X_normed = X / np.maximum(eps, np.linalg.norm(X, ord=2, axis=-1, keepdims=True))
Also, for the index factory, you can change the distance index used for calculation by choosing the value to pass as the third argument.
index = faiss.index_factory(dimention, text, faiss.METRIC_INNER_PRODUCT)
IVF
IVF (Inverted file indexes) is an algorithm similar to the inverted index in full-text search. During learning, the search target is clustered with kmeans, and Voronoi partitioning is performed using the cluster center. Each data point is assigned a cluster, so we create a dictionary that looks up the data points from the clusters.
For example, if clusters are assigned as follows
index | Cluster |
---|---|
1 | A |
2 | B |
3 | A |
4 | C |
5 | B |
The resulting inverted index looks like this:
cluster | index |
---|---|
A | 1, 3 |
B | 2, 5 |
C | 4 |
When searching, we first search n_probe clusters from the clusters, and then calculate the distances for the data points belonging to each cluster.
recommend parameter
There are official guidelines on how to choose an index, so I will explain accordingly. https://github.com/facebookresearch/faiss/wiki/Guidelines-to-choose-an-index
For datasets below 1M, 4bit-PQ is the most efficient method available in faiss as of April 2023. Combining this with IVF, narrowing down the candidates with 4bit-PQ, and finally recalculating the distance with an accurate index can be described by using the following index factory.

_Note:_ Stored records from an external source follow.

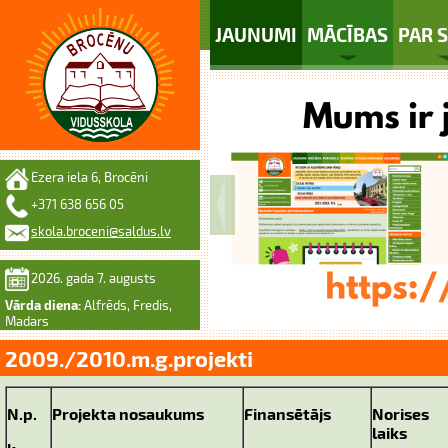
JAUNUMI
MĀCĪBAS
PAR 
Ezera iela 6, Brocēni
+371 638 656 05
skola.broceni@saldus.lv
2026. gada 7. augusts
Vārda diena:
Alfrēds, Fredis,
Madars
2009./2010.m.g.projekti
N.p.
Projekta nosaukums
Finansētājs
Norises
laiks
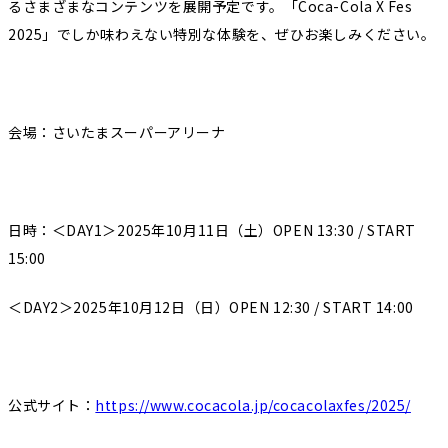
るさまざまなコンテンツを展開予定です。「Coca-Cola X Fes
2025」でしか味わえない特別な体験を、ぜひお楽しみください。
会場：さいたまスーパーアリーナ
日時：＜DAY1＞2025年10月11日（土）OPEN 13:30 / START
15:00
＜DAY2＞2025年10月12日（日）OPEN 12:30 / START 14:00
公式サイト：
https://www.cocacola.jp/cocacolaxfes/2025/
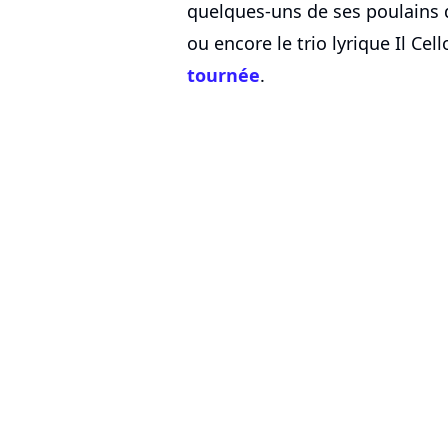
quelques-uns de ses poulains
ou encore le trio lyrique Il Cell
tournée
.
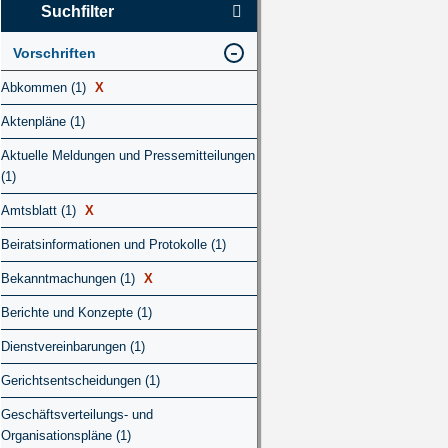
Suchfilter
Vorschriften
Abkommen (1)
X
Aktenpläne (1)
Aktuelle Meldungen und Pressemitteilungen
(1)
Amtsblatt (1)
X
Beiratsinformationen und Protokolle (1)
Bekanntmachungen (1)
X
Berichte und Konzepte (1)
Dienstvereinbarungen (1)
Gerichtsentscheidungen (1)
Geschäftsverteilungs- und
Organisationspläne (1)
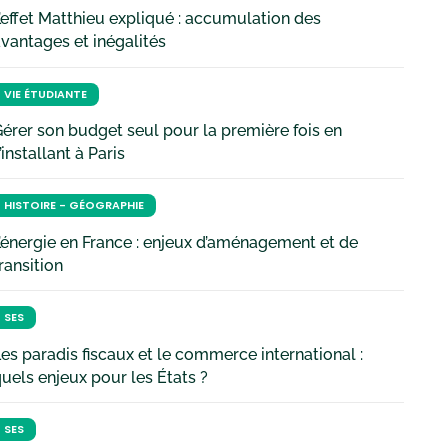
’effet Matthieu expliqué : accumulation des
vantages et inégalités
VIE ÉTUDIANTE
érer son budget seul pour la première fois en
’installant à Paris
HISTOIRE - GÉOGRAPHIE
’énergie en France : enjeux d’aménagement et de
ransition
SES
es paradis fiscaux et le commerce international :
uels enjeux pour les États ?
SES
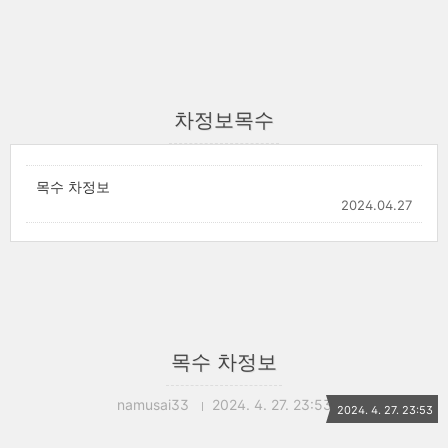
차정보목수
목수 차정보
2024.04.27
목수 차정보
namusai33
2024. 4. 27. 23:53
2024. 4. 27. 23:53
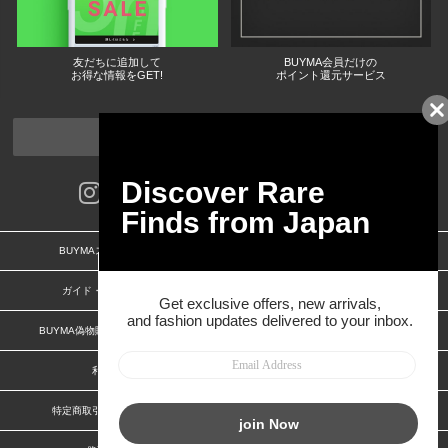
友だちに追加して
BUYMA会員だけの
お得な情報をGET!
ポイント還元サービス
ページトップへ
BUYMAスタートガイド
安心への取り組み
ガイド・お問い合わせ
かんたん購入ガイド
BUYMA偽物販売防止の取り組み
BUYMA CARD
利用規約
プライバシー
特定商取引法に関する表記
お客様情報の外部送信について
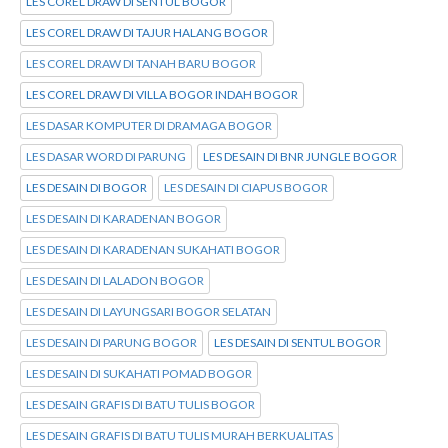
LES COREL DRAW DI SENTUL BOGOR
LES COREL DRAW DI TAJUR HALANG BOGOR
LES COREL DRAW DI TANAH BARU BOGOR
LES COREL DRAW DI VILLA BOGOR INDAH BOGOR
LES DASAR KOMPUTER DI DRAMAGA BOGOR
LES DASAR WORD DI PARUNG
LES DESAIN DI BNR JUNGLE BOGOR
LES DESAIN DI BOGOR
LES DESAIN DI CIAPUS BOGOR
LES DESAIN DI KARADENAN BOGOR
LES DESAIN DI KARADENAN SUKAHATI BOGOR
LES DESAIN DI LALADON BOGOR
LES DESAIN DI LAYUNGSARI BOGOR SELATAN
LES DESAIN DI PARUNG BOGOR
LES DESAIN DI SENTUL BOGOR
LES DESAIN DI SUKAHATI POMAD BOGOR
LES DESAIN GRAFIS DI BATU TULIS BOGOR
LES DESAIN GRAFIS DI BATU TULIS MURAH BERKUALITAS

index = faiss.index_factory(256, "IVF1024,PQ128x4fs,RFlat")
Recommended parameters for IVF
Consider the case of too many IVFs. For example, if coarse quantization by IVF is performed for the number of data, this is the same as a naive exhaustive search and is inefficient. For 1M or less, IVF values are recommended between 4sqrt(N) ~ 16sqrt(N) for N number of data points.
Since the calculation time increases in proportion to the number of n_probes, please consult with the accuracy and choose appropriately. Personally, I don't think RVC needs that much accuracy, so n_probe = 1 is fine.
FastScan
FastScan is a method that enables high-speed approximation of distances by Cartesian product quantization by performing them in registers. Cartesian product quantization performs clustering independently for each d dimension (usually d = 2) during learning, calculates the distance between clusters in advance, and creates a lookup table. At the time of prediction, the distance of each dimension can be calculated in O(1) by looking at the lookup table. So the number you specify after PQ usually specifies half the dimension of the vector.
For a more detailed description of FastScan, please refer to the official documentation. https://github.com/facebookresearch/faiss/wiki/Fast-accumulation-of-PQ-and-AQ-codes-(FastScan)
RFlat
RFlat is an instruction to recalculate the rough distance calculated by FastScan with the exact distance specified by the third argument of index factory. When getting k neighbors, k*k_factor points are recalculated.